Pseudoserica pilosa

Scientific classification
- Kingdom: Animalia
- Phylum: Arthropoda
- Clade: Pancrustacea
- Class: Insecta
- Order: Coleoptera
- Suborder: Polyphaga
- Infraorder: Scarabaeiformia
- Family: Scarabaeidae
- Genus: Pseudoserica
- Species: P. pilosa
- Binomial name: Pseudoserica pilosa (Moser, 1918)
- Synonyms: Harpodactyla pilosa Moser, 1918;

= Pseudoserica pilosa =

- Genus: Pseudoserica
- Species: pilosa
- Authority: (Moser, 1918)
- Synonyms: Harpodactyla pilosa Moser, 1918

Species of beetle

Pseudoserica pilosa is a species of beetle of the family Scarabaeidae.

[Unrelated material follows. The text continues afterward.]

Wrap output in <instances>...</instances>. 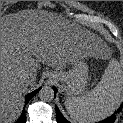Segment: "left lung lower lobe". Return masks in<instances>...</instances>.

It is found in Brazil (Rio de Janeiro).

==Description==
Adults reach a length of about 7 mm. They are yellowish-brown and shiny, with grey hairs. The head is punctate, with the punctures covered with erect hairs. The antennae are yellowish-brown. The pronotum is extensively covered with fairly strong punctures, some with backward-pointing hairs and with some erect hairs. The elytra are punctate and not densely covered with hairs, but with a few erect hairs.